When Ferrari first commenced experimenting with a mid-rear configuration for the powerplant, this automobile rolled on the scene. It was one of three prototypes standing at the vanguard of a drastic alteration in engine location. Although Enzo Ferrari remained hesitant towards the notion of an in-the-middle V12, Gianni Agnelli and the US importer of Ferrari, Luigi Chinetti, were totally captivated and ultimately acquired possession of the only two production models ever manufactured.

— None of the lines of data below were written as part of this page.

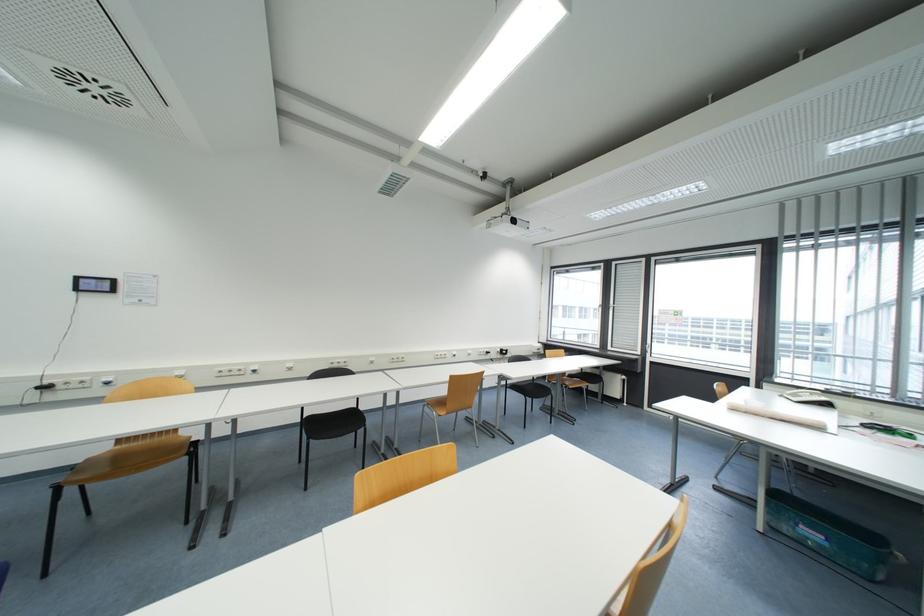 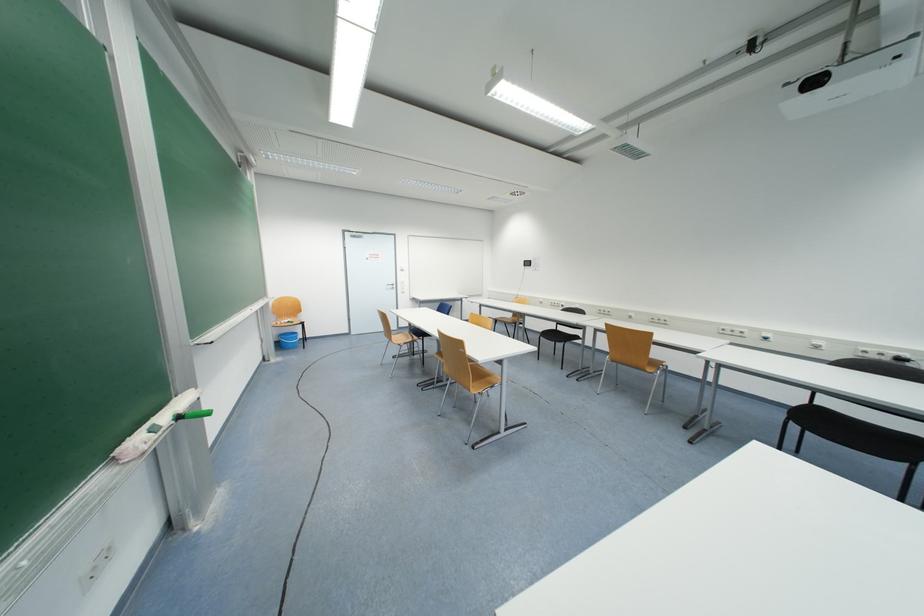 In the second image, find the point that corresponds to pixel 111 448 in the first image.

(515, 318) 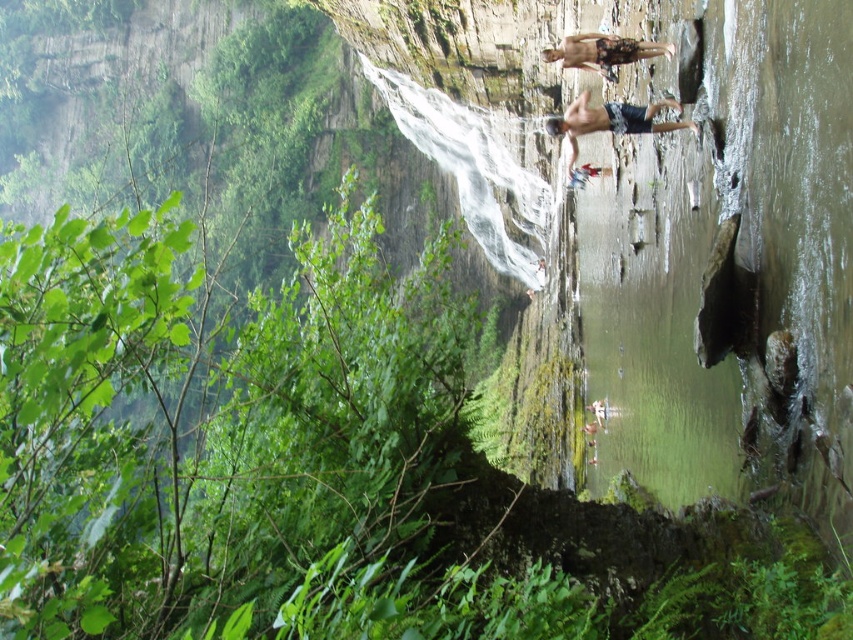 Question: Which point is farther to the camera?

Choices:
 (A) smooth skin rock climber at upper right
 (B) camouflage shorts at upper center

Answer: (B)

Question: Is smooth skin rock climber at upper right wider than camouflage shorts at upper center?

Choices:
 (A) yes
 (B) no

Answer: (A)

Question: Can you confirm if smooth skin rock climber at upper right is thinner than camouflage shorts at upper center?

Choices:
 (A) yes
 (B) no

Answer: (B)

Question: Does smooth skin rock climber at upper right have a lesser width compared to camouflage shorts at upper center?

Choices:
 (A) no
 (B) yes

Answer: (A) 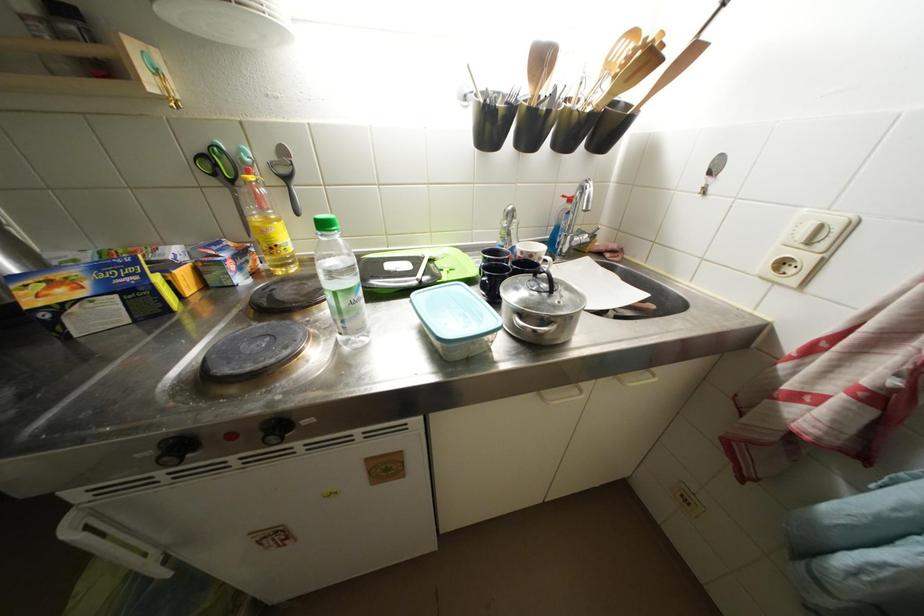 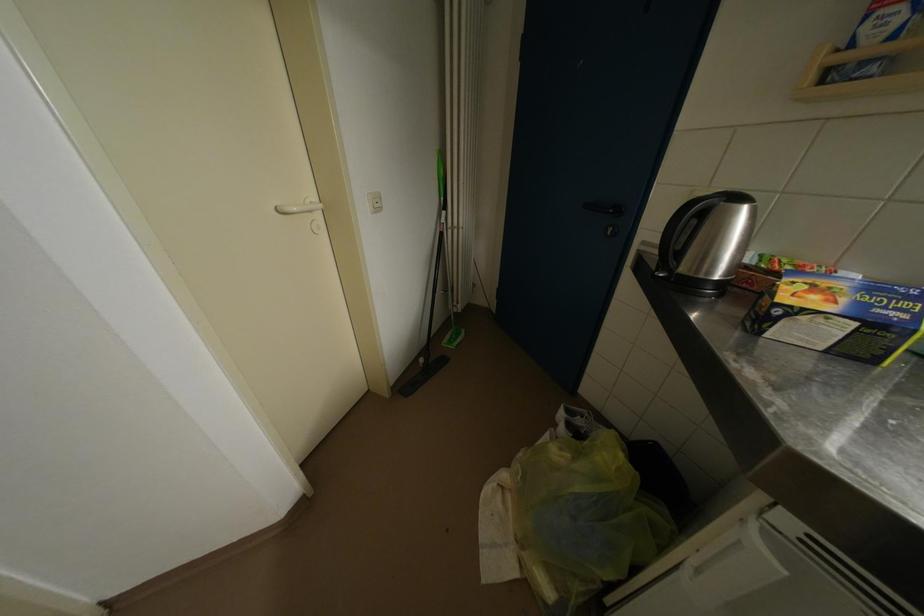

This automobile is the next model and sports a chassis figure of 8815. Reportedly, it was specifically requested by Agnelli, with indoctrination occurring sometime in 1966. For Chinetti’s automobile, an all-encompassing lexan sunroof was included from the start; however, Agnelli’s edition had the sunroof added to it right after fabrication. Subsequent to it being manufactured, his car went from its original metallic grey color to blue and then red; post-restoration, though, it has resumed its prototypical radiance.

A Colombo-engineered 60-degree V12 (advancing up to 4.4 liters and propelling 375 horsepower) drove the 152mph three-person car, and although it’s not as swift as a contemporary Ferrari 296 GTB, the Tre Posti has its own charm. We’re unfamiliar with what such a vehicle is worth, but if ever it is accessible in the market we guess the cost can be counted among the priciest Ferraris sold.